*WORK TO BE COMPLETED*
Show every line in the records below that contains the word "Coaching".

(Stored entries)
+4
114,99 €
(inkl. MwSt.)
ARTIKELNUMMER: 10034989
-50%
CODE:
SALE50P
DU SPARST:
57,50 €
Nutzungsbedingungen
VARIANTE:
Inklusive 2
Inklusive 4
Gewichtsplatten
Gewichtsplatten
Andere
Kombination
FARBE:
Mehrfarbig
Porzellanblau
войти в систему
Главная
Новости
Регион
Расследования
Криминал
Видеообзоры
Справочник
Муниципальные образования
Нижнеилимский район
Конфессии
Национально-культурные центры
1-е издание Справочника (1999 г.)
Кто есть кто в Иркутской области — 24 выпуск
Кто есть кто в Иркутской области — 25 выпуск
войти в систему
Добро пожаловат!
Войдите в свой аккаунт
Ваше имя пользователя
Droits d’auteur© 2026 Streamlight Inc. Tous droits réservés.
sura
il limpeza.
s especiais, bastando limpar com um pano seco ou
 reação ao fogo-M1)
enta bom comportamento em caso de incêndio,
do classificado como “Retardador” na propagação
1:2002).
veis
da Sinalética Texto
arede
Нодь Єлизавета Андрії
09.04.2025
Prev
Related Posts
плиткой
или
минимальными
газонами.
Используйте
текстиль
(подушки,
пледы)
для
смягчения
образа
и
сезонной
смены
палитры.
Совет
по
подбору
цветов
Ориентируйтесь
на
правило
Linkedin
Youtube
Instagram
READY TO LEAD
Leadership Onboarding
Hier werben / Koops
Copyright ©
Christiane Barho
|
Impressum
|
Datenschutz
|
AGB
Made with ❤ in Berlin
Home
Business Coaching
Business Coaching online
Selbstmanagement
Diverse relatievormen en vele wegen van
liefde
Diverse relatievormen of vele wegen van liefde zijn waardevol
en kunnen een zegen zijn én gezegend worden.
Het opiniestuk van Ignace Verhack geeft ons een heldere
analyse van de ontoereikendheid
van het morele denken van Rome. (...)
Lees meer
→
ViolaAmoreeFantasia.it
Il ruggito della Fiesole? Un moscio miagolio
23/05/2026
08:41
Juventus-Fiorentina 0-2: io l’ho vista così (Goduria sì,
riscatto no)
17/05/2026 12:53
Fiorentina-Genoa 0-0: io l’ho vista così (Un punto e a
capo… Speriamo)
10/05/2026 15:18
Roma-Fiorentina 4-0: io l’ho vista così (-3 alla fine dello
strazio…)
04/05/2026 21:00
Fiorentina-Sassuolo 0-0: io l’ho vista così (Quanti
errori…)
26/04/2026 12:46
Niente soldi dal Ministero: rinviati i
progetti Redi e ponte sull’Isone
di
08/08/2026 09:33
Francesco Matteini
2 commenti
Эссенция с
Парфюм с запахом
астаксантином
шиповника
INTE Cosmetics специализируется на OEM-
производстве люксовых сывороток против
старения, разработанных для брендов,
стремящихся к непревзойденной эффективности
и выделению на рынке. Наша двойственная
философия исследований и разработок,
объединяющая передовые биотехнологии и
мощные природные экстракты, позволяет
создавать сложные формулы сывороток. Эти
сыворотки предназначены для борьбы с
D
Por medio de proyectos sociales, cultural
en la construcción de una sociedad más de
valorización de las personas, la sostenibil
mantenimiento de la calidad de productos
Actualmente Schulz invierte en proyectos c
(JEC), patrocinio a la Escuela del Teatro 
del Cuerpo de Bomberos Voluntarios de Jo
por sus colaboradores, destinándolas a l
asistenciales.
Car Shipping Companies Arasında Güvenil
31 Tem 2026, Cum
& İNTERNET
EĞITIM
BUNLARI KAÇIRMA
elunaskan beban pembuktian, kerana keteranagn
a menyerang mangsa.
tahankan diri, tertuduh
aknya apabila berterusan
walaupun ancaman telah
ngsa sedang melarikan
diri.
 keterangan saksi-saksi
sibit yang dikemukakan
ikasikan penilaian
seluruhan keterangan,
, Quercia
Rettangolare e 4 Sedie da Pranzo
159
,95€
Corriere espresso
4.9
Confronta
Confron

*ANSWER TO THE EXERCISE*
Business Coaching
Business Coaching online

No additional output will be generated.